Page segmentation data
>>>>>

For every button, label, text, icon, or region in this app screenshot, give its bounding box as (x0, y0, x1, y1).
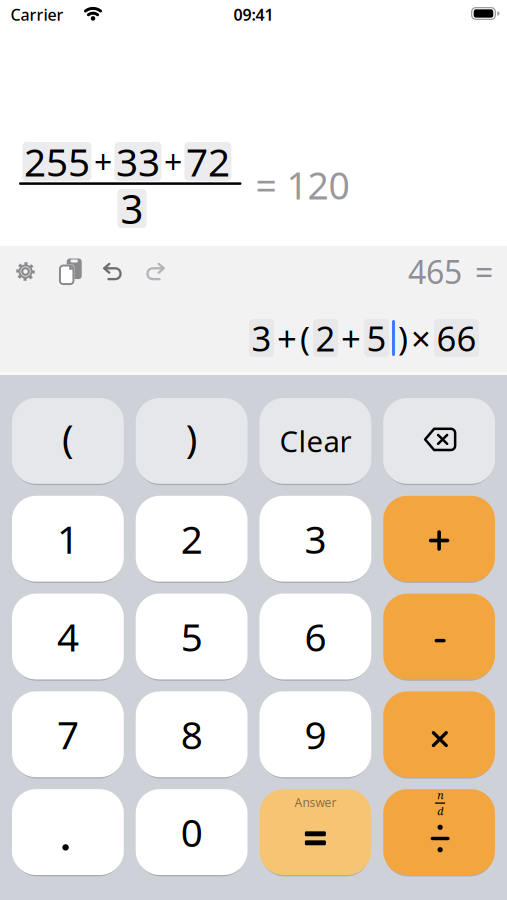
staticText: + (94, 140, 112, 183)
staticText: 3 (120, 182, 144, 235)
staticText: Carrier (10, 4, 64, 25)
staticText: Clear (279, 421, 351, 460)
button[interactable]: Copy (56, 258, 82, 286)
button[interactable]: Open parenthesis (12, 398, 124, 484)
staticText: ) (186, 412, 198, 463)
button[interactable]: 5 (136, 594, 248, 679)
staticText: ( (62, 412, 74, 463)
button[interactable]: Divide (383, 789, 495, 875)
staticText: 6 (304, 611, 326, 662)
button[interactable]: Settings (14, 260, 36, 282)
staticText: 2 (316, 315, 336, 361)
staticText: 72 (186, 136, 230, 187)
staticText: d (437, 804, 443, 818)
button[interactable]: Minus (383, 594, 495, 679)
button[interactable]: 9 (260, 691, 371, 777)
staticText: 2 (181, 513, 203, 564)
button[interactable]: 3 (260, 496, 371, 582)
staticText: 09:41 (234, 4, 274, 25)
staticText: ( (300, 316, 310, 360)
staticText: ) (398, 316, 408, 360)
staticText: 5 (366, 315, 386, 361)
button[interactable]: 0 (136, 789, 248, 875)
button[interactable]: 4 (12, 594, 124, 679)
staticText: 4 (57, 611, 79, 662)
button[interactable]: Plus (383, 496, 495, 582)
button[interactable]: Delete (383, 398, 495, 484)
button[interactable]: Clear (260, 398, 371, 484)
button[interactable]: 6 (260, 594, 371, 679)
staticText: Answer (294, 794, 336, 810)
button[interactable]: Redo (145, 263, 166, 280)
staticText: = (475, 250, 493, 293)
button[interactable]: Equals (260, 789, 371, 875)
staticText: 66 (436, 315, 476, 361)
staticText: × (411, 315, 431, 361)
staticText: 3 (304, 513, 326, 564)
staticText: + (341, 315, 361, 361)
button[interactable]: Multiply (383, 691, 495, 777)
staticText: = 120 (255, 160, 349, 210)
staticText: 3 (252, 315, 272, 361)
staticText: + (164, 140, 182, 183)
button[interactable]: 8 (136, 691, 248, 777)
button[interactable]: 2 (136, 496, 248, 582)
staticText: 465 (408, 250, 462, 293)
staticText: n (437, 788, 443, 802)
staticText: 255 (24, 136, 90, 187)
staticText: 5 (181, 611, 203, 662)
staticText: + (277, 315, 297, 361)
button[interactable]: Decimal point (12, 789, 124, 875)
staticText: 0 (181, 806, 203, 858)
button[interactable]: 1 (12, 496, 124, 582)
staticText: 33 (116, 136, 160, 187)
button[interactable]: Close parenthesis (136, 398, 248, 484)
staticText: 8 (181, 709, 203, 760)
button[interactable]: 7 (12, 691, 124, 777)
staticText: 9 (304, 709, 326, 760)
button[interactable]: Undo (102, 263, 123, 280)
staticText: 7 (57, 709, 79, 760)
staticText: 1 (57, 513, 79, 564)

<<<<<

#### [What you need to do]
Return every line from the entries above that contains the word "parenthesis".

#### [Output for this exercise]
button[interactable]: Open parenthesis (12, 398, 124, 484)
button[interactable]: Close parenthesis (136, 398, 248, 484)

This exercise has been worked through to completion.